Comparing different stopping criteria for fuzzy decision tree induction through IDFID3

Document Type : Research Paper


1 Department of Computer Engineering, Shahid Bahonar Uni- versity of Kerman, Kerman, Iran

2 Department of Computer Engineering, Shahid Bahonar University of Kerman, Kerman, Iran


Fuzzy Decision Tree (FDT) classifiers combine decision trees with approximate reasoning offered by fuzzy representation to deal with language and measurement uncertainties.
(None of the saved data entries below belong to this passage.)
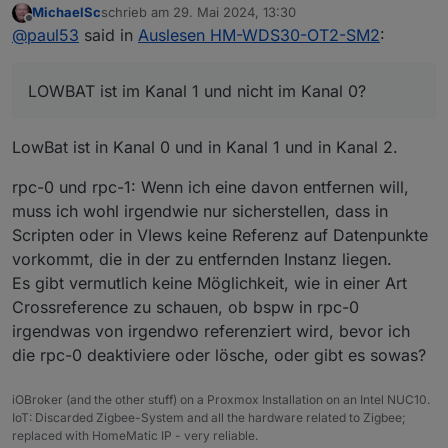
MichaelSc
schrieb am
29. Mai 2024, 13:30
angekreuzt
Dann werden keine Namen und Aufzählungen für "hm-
zuletzt editiert von
Offline
@
paul53
said in
Auslesen HM-WDS30-OT2-SM2
:
rpc.2" aus der CCU übernommen.
@
michaelsc
sagte in
Auslesen HM-WDS30-OT2-SM2
:
LOWBAT ist im Kanal 1 und nicht im Kanal 0?
hm-rpc.2 ist jetzt "nur" für rfd-Dämons zuständig
und zeigt auch nur diese.
Korrekt.
LowBat ist in Kanal 0 und in Kanal 1 und in Kanal 2.
Korrekt?
@
michaelsc
sagte in
Auslesen HM-WDS30-OT2-SM2
:
rpc-0 und rpc-1: Wenn ich eine davon entfernen will,
muss ich wohl irgendwie nur sicherstellen, dass in
Scripten oder in VIews keine Referenz auf Datenpunkte
Ist diese rpc-Instanz "aus Versehen" doppelt
angelegt und somit unnötig?
vorkommt, die in der zu entfernden Instanz liegen.
Sieht so aus.
Es gibt vermutlich keine Möglichkeit, wie in einer Art
Crossreference zu schauen, ob bspw in rpc-0
Was mich wundert: LOWBAT ist im Kanal 1 und nicht im
irgendwas von irgendwo referenziert wird, bevor ich
Kanal 0?
EDIT: Ist laut Doku so.
die rpc-0 deaktiviere oder lösche, oder gibt es sowas?
iOBroker (and the other stuff) on a Proxmox Installation on an Intel NUC10.
IoT: Discarded Zigbee-System and all the hardware related to Zigbee;
replaced with HomeMatic IP - very reliable.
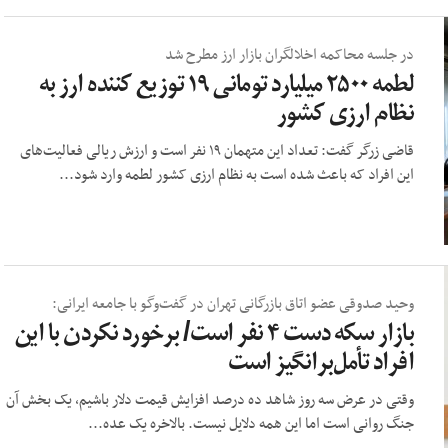
در جلسه محاکمه اخلالگران بازار ارز مطرح شد
لطمه ۲۵۰۰ میلیارد تومانی ۱۹ توزیع کننده ارز به
نظام ارزی کشور
قاضی زرگر گفت: تعداد این متهمان ۱۹ نفر است و ارزش ریالی فعالیت‌های
این افراد که باعث شده است به نظام ارزی کشور لطمه وارد شود...
وحید صدوقی عضو اتاق بازرگانی تهران در گفت‌وگو با جامعه ایرانی:
بازار سکه دست ۴ نفر است/ برخورد نکردن با این
افراد تأمل‌برانگیز است
وقتی در عرض سه روز شاهد ده درصد افزایش قیمت دلار باشیم، یک بخش آن
جنگ روانی است اما این همه دلایل نیست. بالاخره یک عده...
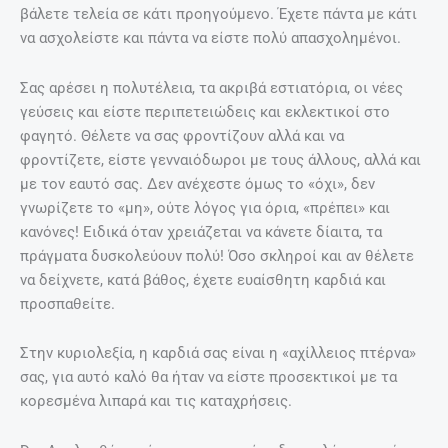
βάλετε τελεία σε κάτι προηγούμενο. Έχετε πάντα με κάτι
να ασχολείστε και πάντα να είστε πολύ απασχολημένοι.
Σας αρέσει η πολυτέλεια, τα ακριβά εστιατόρια, οι νέες
γεύσεις και είστε περιπετειώδεις και εκλεκτικοί στο
φαγητό. Θέλετε να σας φροντίζουν αλλά και να
φροντίζετε, είστε γενναιόδωροι με τους άλλους, αλλά και
με τον εαυτό σας. Δεν ανέχεστε όμως το «όχι», δεν
γνωρίζετε το «μη», ούτε λόγος για όρια, «πρέπει» και
κανόνες! Ειδικά όταν χρειάζεται να κάνετε δίαιτα, τα
πράγματα δυσκολεύουν πολύ! Όσο σκληροί και αν θέλετε
να δείχνετε, κατά βάθος, έχετε ευαίσθητη καρδιά και
προσπαθείτε.
Στην κυριολεξία, η καρδιά σας είναι η «αχίλλειος πτέρνα»
σας, για αυτό καλό θα ήταν να είστε προσεκτικοί με τα
κορεσμένα λιπαρά και τις καταχρήσεις.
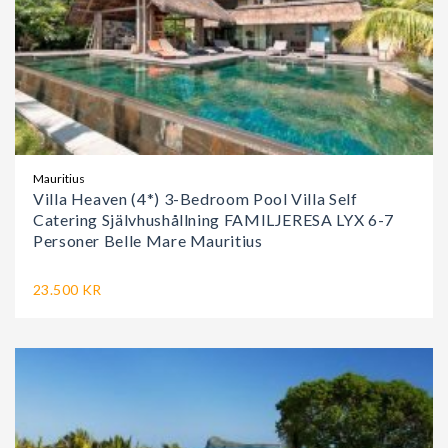
Mauritius
Villa Heaven (4*) 3-Bedroom Pool Villa Self
Catering Självhushållning FAMILJERESA LYX 6-7
Personer Belle Mare Mauritius
23.500 KR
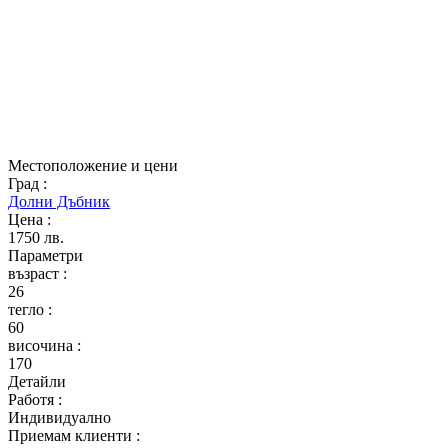
Местоположение и цени
Град
:
Долни Дъбник
Цена
:
1750 лв.
Параметри
възраст
:
26
тегло
:
60
височина
:
170
Детайли
Работя
:
Индивидуално
Приемам клиенти
:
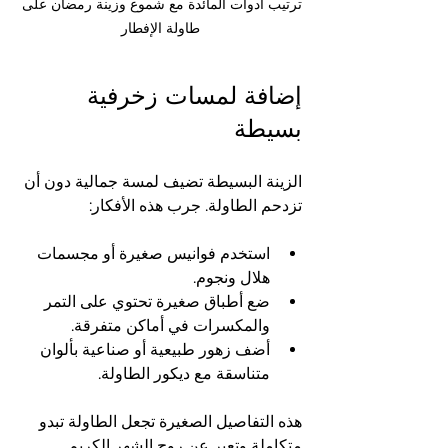
ترتيب أدوات المائدة مع شموع وزينة رمضان على 
طاولة الإفطار
إضافة لمسات زخرفية 
بسيطة
الزينة البسيطة تضيف لمسة جمالية دون أن 
تزدحم الطاولة. جرب هذه الأفكار:
استخدم فوانيس صغيرة أو مجسمات 
هلال ونجوم.
ضع أطباق صغيرة تحتوي على التمر 
والمكسرات في أماكن متفرقة.
أضف زهور طبيعية أو صناعية بألوان 
متناسقة مع ديكور الطاولة.
هذه التفاصيل الصغيرة تجعل الطاولة تبدو 
متكاملة وتعبر عن روح الشهر الكريم.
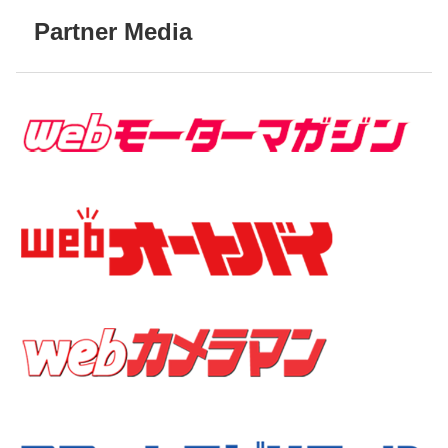
Partner Media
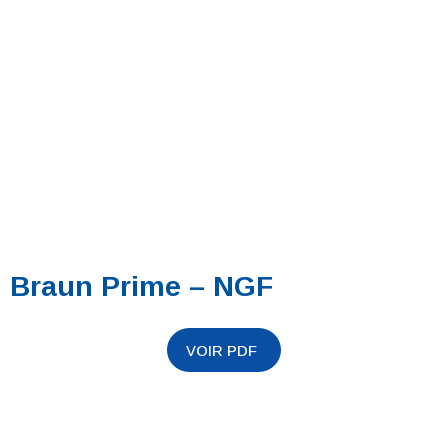
Braun Prime – NGF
When a FDT induction algorithm utilizes stopping criteria for early stopping of the tree's growth, threshold values of stopping criteria will control the number of nodes. Finding a proper threshold value for a stopping criterion is one of the greatest challenges to be faced in FDT induction. In this paper, we propose a new method named Iterative Deepening Fuzzy ID3 (IDFID3) for FDT induction that has the ability of controlling the tree’s growth via dynamically setting the threshold value of stopping criterion in an iterative procedure. The final FDT induced by IDFID3 and the one obtained by common FID3 are the same when the numbers of nodes of induced FDTs are equal, but our main intention for introducing IDFID3 is the comparison of different stopping criteria through this algorithm. Therefore, a new stopping criterion named Normalized Maximum fuzzy information Gain multiplied by Number of Instances (NMGNI) is proposed and IDFID3 is used for comparing it against the other stopping criteria. Generally speaking, this paper presents a method to compare different stopping criteria independent of their threshold values utilizing IDFID3. The comparison results show that FDTs induced by the proposed stopping criterion in most situations are superior to the others and number of instances stopping criterion performs better than fuzzy information gain stopping criterion in terms of complexity (i.e. number of nodes) and classification accuracy. Also, both tree depth and fuzzy information gain stopping criteria, outperform fuzzy entropy, accuracy and number of instances in terms of mean depth of generated FDTs.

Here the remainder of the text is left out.